Stored data entries:
========================================================================
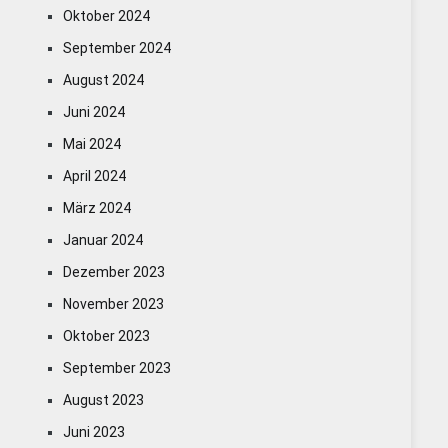
Oktober 2024
September 2024
August 2024
Juni 2024
Mai 2024
April 2024
März 2024
Januar 2024
Dezember 2023
November 2023
Oktober 2023
September 2023
August 2023
Juni 2023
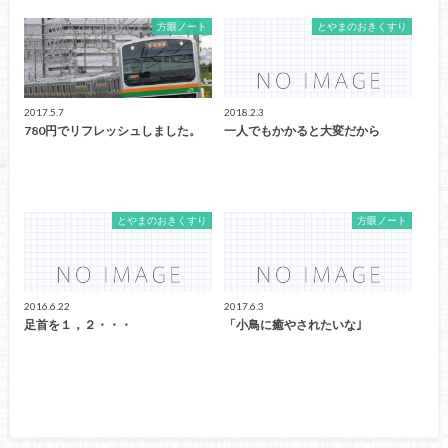
方眼ノート
とやまのおきくすり
2017.5.7
2018.2.3
780円でリフレッシュしました。
一人でもかかると大変だから
とやまのおきくすり
方眼ノート
2016.6.22
2017.6.3
足首を１，２・・・
「小鳥に癒やされたいな｣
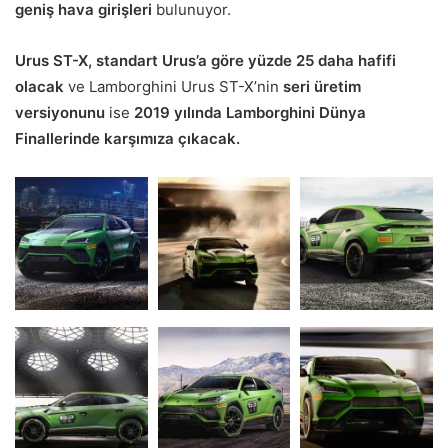
geniş hava girişleri
bulunuyor.
Urus ST-X, standart Urus’a göre yüzde 25 daha hafifi
olacak
ve Lamborghini Urus ST-X’nin
seri üretim
versiyonunu
ise
2019 yılında Lamborghini Dünya
Finallerinde karşımıza çıkacak.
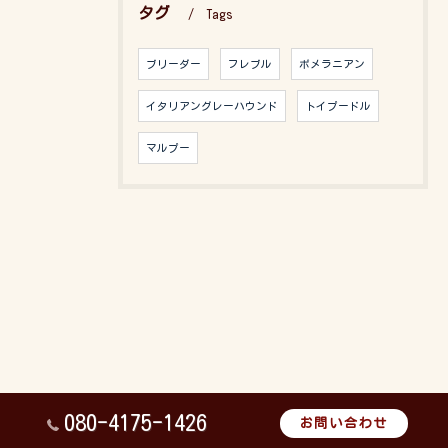
タグ
Tags
ブリーダー
フレブル
ポメラニアン
イタリアングレーハウンド
トイプードル
マルプー
080-4175-1426
お問い合わせ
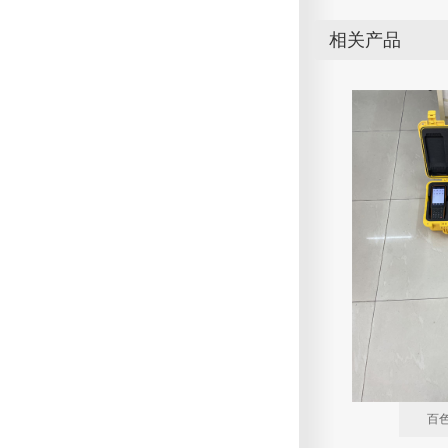
相关产品
百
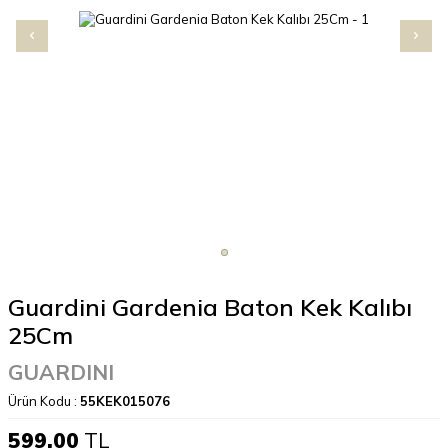
Guardini Gardenia Baton Kek Kalıbı
25Cm
GUARDINI
Ürün Kodu :
55KEK015076
599,00
TL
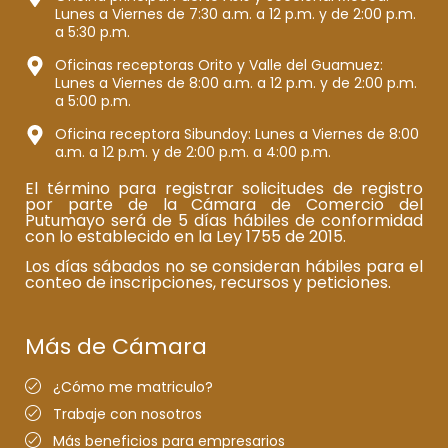
Lunes a Viernes de 7:30 a.m. a 12 p.m. y de 2:00 p.m.
a 5:30 p.m.
Oficinas receptoras Orito y Valle del Guamuez:
Lunes a Viernes de 8:00 a.m. a 12 p.m. y de 2:00 p.m.
a 5:00 p.m.
Oficina receptora Sibundoy: Lunes a Viernes de 8:00
a.m. a 12 p.m. y de 2:00 p.m. a 4:00 p.m.
El término para registrar solicitudes de registro
por parte de la Cámara de Comercio del
Putumayo será de 5 días hábiles de conformidad
con lo establecido en la Ley 1755 de 2015.
Los días sábados no se consideran hábiles para el
conteo de inscripciones, recursos y peticiones.
Más de Cámara
¿Cómo me matriculo?
Trabaje con nosotros
Más beneficios para empresarios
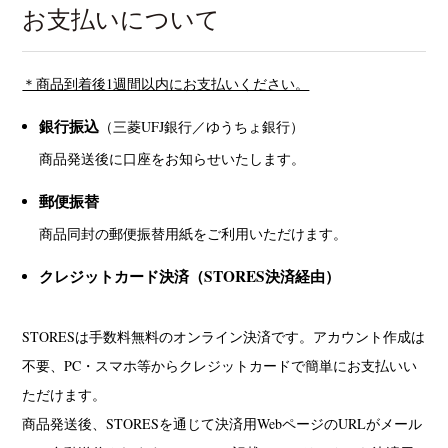
お支払いについて
＊商品到着後1週間以内にお支払いください。
銀行振込
（三菱UFJ銀行／ゆうちょ銀行）
商品発送後に口座をお知らせいたします。
郵便振替
商品同封の郵便振替用紙をご利用いただけます。
クレジットカード決済（STORES決済経由）
STORESは手数料無料のオンライン決済です。アカウント作成は
不要、PC・スマホ等からクレジットカードで簡単にお支払いい
ただけます。
商品発送後、STORESを通じて決済用WebページのURLがメール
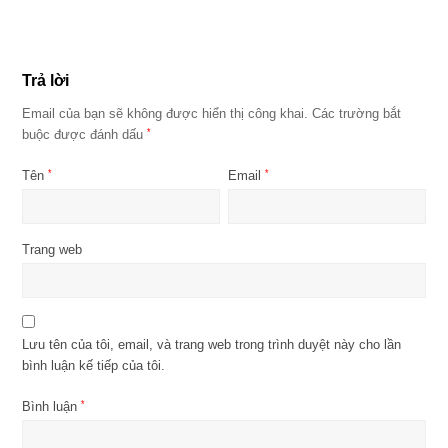
Trả lời
Email của bạn sẽ không được hiển thị công khai.
Các trường bắt
buộc được đánh dấu
*
Tên
*
Email
*
Trang web
Lưu tên của tôi, email, và trang web trong trình duyệt này cho lần
bình luận kế tiếp của tôi.
Bình luận
*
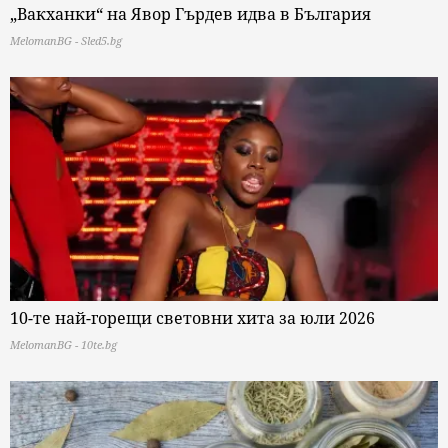
„Вакханки“ на Явор Гърдев идва в България
MelomanBG - Sled5.bg
10-те най-горещи световни хита за юли 2026
MelomanBG - 10te.bg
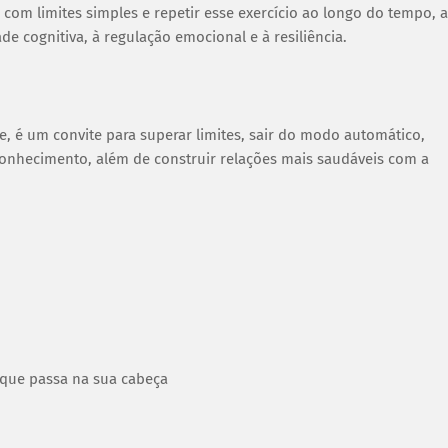
 com limites simples e repetir esse exercício ao longo do tempo, a
ade cognitiva, à regulação emocional e à resiliência.
e, é um convite para superar limites, sair do modo automático,
conhecimento, além de construir relações mais saudáveis com a
o que passa na sua cabeça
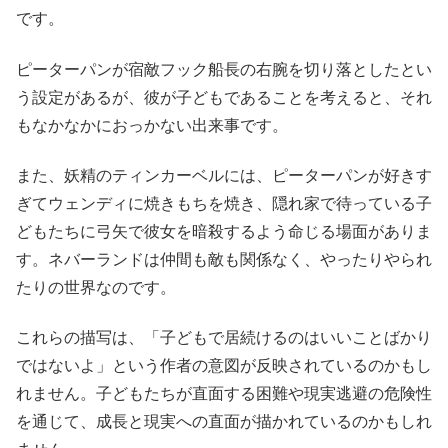
です。
ピーターパンが宿敵フック船長の右腕を切り落としたとい
う設定があるが、彼が子どもであることを考えると、それ
もなかなかにおっかない出来事です。
また、妖精のティンカーベルには、ピーターパンが好きす
ぎてウェンディに焼きもちを焼き、隠れ家で待っている子
どもたちに弓矢で彼女を暗殺するよう命じる場面がありま
す。ネバーランドは仲間も敵も関係なく、やったりやられ
たりの世界なのです。
これらの描写は、「子どもで居続けるのはいいことばかり
ではないよ」という作者の意図が反映されているのかもし
れません。子どもたちが直面する困難や現実逃避の危険性
を通じて、成長と現実への直面が描かれているのかもしれ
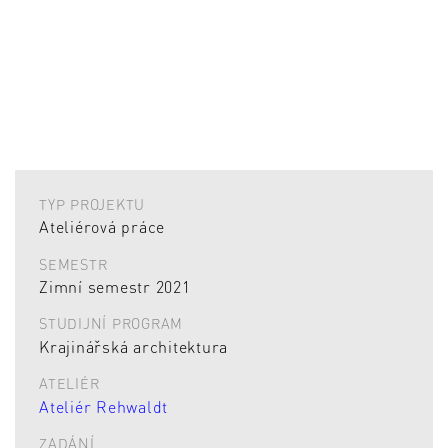
TYP PROJEKTU
Ateliérová práce
SEMESTR
Zimní semestr 2021
STUDIJNÍ PROGRAM
Krajinářská architektura
ATELIÉR
Ateliér Rehwaldt
ZADÁNÍ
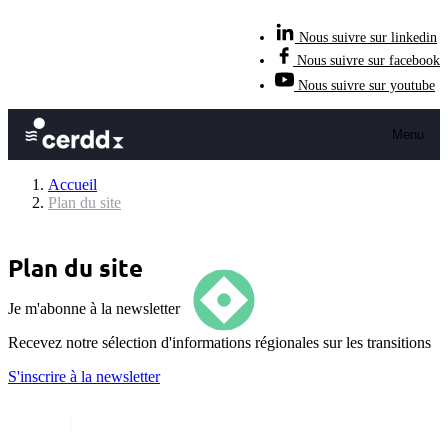
Nous suivre sur linkedin
Nous suivre sur facebook
Nous suivre sur youtube
Menu
Accueil
Plan du site
Plan du site
Je m'abonne à la newsletter
Recevez notre sélection d'informations régionales sur les transitions
S'inscrire
à la newsletter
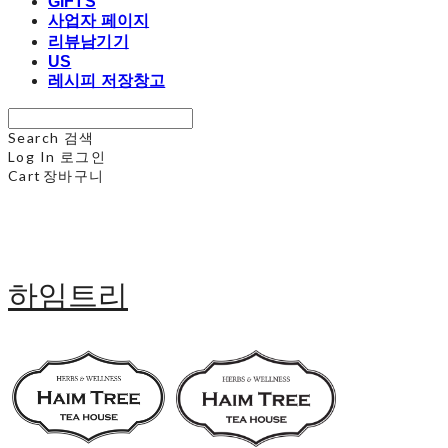
GIFTS
사업자 페이지
리뷰남기기
US
레시피 저장창고
Search
검색
Log In
로그인
Cart
장바구니
하임트리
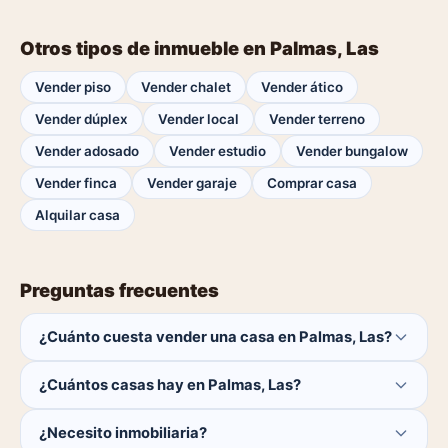
Otros tipos de inmueble en Palmas, Las
Vender piso
Vender chalet
Vender ático
Vender dúplex
Vender local
Vender terreno
Vender adosado
Vender estudio
Vender bungalow
Vender finca
Vender garaje
Comprar casa
Alquilar casa
Preguntas frecuentes
¿Cuánto cuesta vender una casa en Palmas, Las?
Publicar es gratis. Solo pagas el 1% del precio si se
¿Cuántos casas hay en Palmas, Las?
cierra la venta.
Actualmente hay 0 casas disponibles en Palmas, Las. El
¿Necesito inmobiliaria?
catálogo se actualiza a diario.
========================================================================
DESCRIPTION OF THE TASK :: Could you write out all the records exactly, without the pictures?

SOLUTION TO THE PROBLEM ::
Oktober 2024
September 2024
August 2024
Juni 2024
Mai 2024
April 2024
März 2024
Januar 2024
Dezember 2023
November 2023
Oktober 2023
September 2023
August 2023
Juni 2023
方眼ノート
とやまのおきくすり
2017.5.7
2018.2.3
780円でリフレッシュしました。
一人でもかかると大変だから
とやまのおきくすり
方眼ノート
2016.6.22
2017.6.3
足首を１，２・・・
「小鳥に癒やされたいな｣
geniş hava girişleri
bulunuyor.
Urus ST-X, standart Urus’a göre yüzde 25 daha hafifi
olacak
ve Lamborghini Urus ST-X’nin
seri üretim
versiyonunu
ise
2019 yılında Lamborghini Dünya
Finallerinde karşımıza çıkacak.
タグ
Tags
ブリーダー
フレブル
ポメラニアン
イタリアングレーハウンド
トイプードル
マルプー
080-4175-1426
お問い合わせ
相关产品
百
Guardini Gardenia Baton Kek Kalıbı
25Cm
GUARDINI
Ürün Kodu :
55KEK015076
599,00
TL
Lunes a Viernes de 7:30 a.m. a 12 p.m. y de 2:00 p.m.
a 5:30 p.m.
Oficinas receptoras Orito y Valle del Guamuez:
Lunes a Viernes de 8:00 a.m. a 12 p.m. y de 2:00 p.m.
a 5:00 p.m.
Oficina receptora Sibundoy: Lunes a Viernes de 8:00
a.m. a 12 p.m. y de 2:00 p.m. a 4:00 p.m.
El término para registrar solicitudes de registro
por parte de la Cámara de Comercio del
Putumayo será de 5 días hábiles de conformidad
con lo establecido en la Ley 1755 de 2015.
Los días sábados no se consideran hábiles para el
conteo de inscripciones, recursos y peticiones.
Más de Cámara
¿Cómo me matriculo?
Trabaje con nosotros
Más beneficios para empresarios
お支払いについて
＊商品到着後1週間以内にお支払いください。
銀行振込
（三菱UFJ銀行／ゆうちょ銀行）
商品発送後に口座をお知らせいたします。
郵便振替
商品同封の郵便振替用紙をご利用いただけます。
クレジットカード決済（STORES決済経由）
STORESは手数料無料のオンライン決済です。アカウント作成は
不要、PC・スマホ等からクレジットカードで簡単にお支払いい
ただけます。
商品発送後、STORESを通じて決済用WebページのURLがメール
Trả lời
Email của bạn sẽ không được hiển thị công khai.
Các trường bắt
buộc được đánh dấu
*
Tên
*
Email
*
Trang web
Lưu tên của tôi, email, và trang web trong trình duyệt này cho lần
bình luận kế tiếp của tôi.
Bình luận
*
„Вакханки“ на Явор Гърдев идва в България
MelomanBG - Sled5.bg
10-те най-горещи световни хита за юли 2026
MelomanBG - 10te.bg
 com limites simples e repetir esse exercício ao longo do tempo, a
ade cognitiva, à regulação emocional e à resiliência.
e, é um convite para superar limites, sair do modo automático,
conhecimento, além de construir relações mais saudáveis com a
o que passa na sua cabeça
です。
ピーターパンが宿敵フック船長の右腕を切り落としたとい
う設定があるが、彼が子どもであることを考えると、それ
もなかなかにおっかない出来事です。
また、妖精のティンカーベルには、ピーターパンが好きす
ぎてウェンディに焼きもちを焼き、隠れ家で待っている子
どもたちに弓矢で彼女を暗殺するよう命じる場面がありま
す。ネバーランドは仲間も敵も関係なく、やったりやられ
たりの世界なのです。
これらの描写は、「子どもで居続けるのはいいことばかり
ではないよ」という作者の意図が反映されているのかもし
れません。子どもたちが直面する困難や現実逃避の危険性
を通じて、成長と現実への直面が描かれているのかもしれ
TYP PROJEKTU
Ateliérová práce
SEMESTR
Zimní semestr 2021
STUDIJNÍ PROGRAM
Krajinářská architektura
ATELIÉR
Ateliér Rehwaldt
ZADÁNÍ
Nous suivre sur linkedin
Nous suivre sur facebook
Nous suivre sur youtube
Menu
Accueil
Plan du site
Plan du site
Je m'abonne à la newsletter
Recevez notre sélection d'informations régionales sur les transitions
S'inscrire
à la newsletter
GIFTS
사업자 페이지
리뷰남기기
US
레시피 저장창고
Search
검색
Log In
로그인
Cart
장바구니
하임트리
Otros tipos de inmueble en Palmas, Las
Vender piso
Vender chalet
Vender ático
Vender dúplex
Vender local
Vender terreno
Vender adosado
Vender estudio
Vender bungalow
Vender finca
Vender garaje
Comprar casa
Alquilar casa
Preguntas frecuentes
¿Cuánto cuesta vender una casa en Palmas, Las?
Publicar es gratis. Solo pagas el 1% del precio si se
¿Cuántos casas hay en Palmas, Las?
cierra la venta.
Actualmente hay 0 casas disponibles en Palmas, Las. El
¿Necesito inmobiliaria?
catálogo se actualiza a diario.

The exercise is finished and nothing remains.